In solution, all three NBD variants exhibited identical λmax at 555 nm, characteristic of water-exposed fluorophores (Fig. 3B and SI Appendix, Fig. S9B). Both V26CNBD and V40CNBD spectra shifted to 533 nm in the presence of LPC micelles as the fluorophore partitions into the hydrocarbon acyl chains. Similarly, their spectra (λmax = 530 nm) indicated NBD insertion into DOPC/GM1 vesicles, in accord with the elongated helical model (53). Interestingly, the spectrum of Y136CNBD blue-shifted (λmax = 542 nm) in the presence of LPC micelles, showing interaction of the acidic tail with zwitterionic lipids. This observation is consistent with a previous proposal that the glutamate-rich C-terminal region (residues 120 to 140) interacts with the positively charged choline head groups (54). In contrast, no discernible changes were measured in the presence of the negatively charged GM1 lipids due to electrostatic repulsion, indicating that interaction between the C-terminal tail and the membrane mimics is modulated by specific lipid composition and not driven by the fluorophore.

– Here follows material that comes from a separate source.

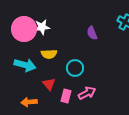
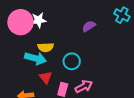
purple semicircle: (92, 33) -> (89, 26), turned 80
cyan arrow: (25, 65) -> (36, 58), moved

NBD decay kinetics revealed site-dependent differences (Fig. 3C and SI Appendix, Fig. S11). Decay kinetics were adequately fit to a double- or triple-exponential function, and the values are reported in the SI Appendix, Tables S1 and S2. For simplicity of discussion, only average fluorescence lifetimes (τavg) are compared. As expected, all variants had relatively short and similar lifetimes in their disordered soluble states (τavg = 0.5 to 1.0 ns; SI Appendix, Fig. S9C). Upon micelle and vesicle binding, their lifetimes increased, reflecting a dramatic change in local environment and conformation. Interestingly, differences in the N-terminal region are seen, where position 40 has a higher sensitivity toward lipids (LPC: V40CNBD [τavg = 3.8 ns] > V26CNBD [τavg = 2.6 ns]; DOPC/GM1: V40CNBD [τavg = 6.3 ns] > V26CNBD [τavg = 4.8 ns]), which we attribute to differences in insertion depths and/or restricted motion when embedded in the lipid acyl chains. These results are in accord with the observed higher overall V40CNBD emission intensity. The near twofold longer τavg observed for the N-terminal sites compared to that of micelles suggests a more rigid polypeptide conformation upon insertion into the lipid bilayer, similar to previously reported trends using Trp mutants, where N-terminal sites are sensitive probes of α-syn–lipid interactions (44). Consistent with the steady-state data, a longer lifetime for Y136C (τavg = 1.2 ns) was observed in the presence of LPC micelles, again indicating interaction of the C terminus with zwitterionic lipids. Together, our results demonstrate that NBD is an excellent site-specific probe of α-syn membrane interactions.
Site-Specific Conformational Heterogeneity of α-Syn on Unroofed Cells.
Since fluorescence decay kinetics (i.e., lifetimes) can reveal conformational differences of the membrane-bound α-syn populations that are not apparent from intensity-based analyses, we used fluorescence lifetime imaging microscopy (FLIM), a time-resolved image acquisition method to provide information on fluorescence lifetime distributions of NBD variants at different spatial locations on unroofed cells (Fig. 4A). Here, the contrast of the fluorescence image is based on the lifetime of individual fluorophores rather than their emission intensity.
Consistent with the intensity-based confocal fluorescence images (Fig. 1C), lifetime images of V26CNBD, V40CNBD, and Y136CNBD, displayed distinct punctate patterns on unroofed cells. However, each spot now exhibits a range of colors, representing the measured NBD lifetime per pixel from orange-to-green-to-cyan, spanning 5.5 to 2.5 ns (Fig. 4A and SI Appendix, Figs. S12–S14), where the τavg becomes shorter progressing from N-to-C sites, with the N terminus exhibiting the greatest sensitivity.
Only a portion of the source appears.